• AIM OF THE EXERCISE: Where an image appears in the data, omit it and reproduce the rest exactly.

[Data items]

┄┄┄┄┄┄┄┄┄┄

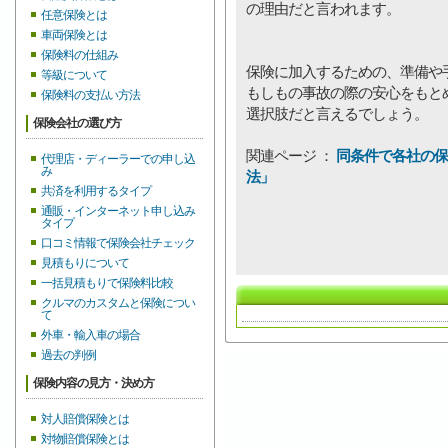
の理由だと言われます。
任意保険とは
車両保険とは
保険料の仕組み
保険に加入するための、準備や
等級について
もしもの事故の際の安心をもと
保険料の支払い方法
選択肢だと言えるでしょう。
保険会社の選び方
関連ページ ：
同条件で各社の保
代理店・ディーラーでの申し込
み
法」
共済を利用するタイプ
通販・インターネット申し込み
タイプ
口コミ情報で保険会社チェック
見積もりについて
一括見積もりで保険料比較
クルマのカスタムと保険につい
て
外車・輸入車の場合
過去の判例
保険内容の見方・決め方
対人賠償保険とは
対物賠償保険とは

┄┄┄┄┄┄┄┄┄┄

• SOLUTION TO THIS TASK:
の理由だと言われます。
任意保険とは
車両保険とは
保険料の仕組み
保険に加入するための、準備や
等級について
もしもの事故の際の安心をもと
保険料の支払い方法
選択肢だと言えるでしょう。
保険会社の選び方
関連ページ ：
同条件で各社の保
代理店・ディーラーでの申し込
み
法」
共済を利用するタイプ
通販・インターネット申し込み
タイプ
口コミ情報で保険会社チェック
見積もりについて
一括見積もりで保険料比較
クルマのカスタムと保険につい
て
外車・輸入車の場合
過去の判例
保険内容の見方・決め方
対人賠償保険とは
対物賠償保険とは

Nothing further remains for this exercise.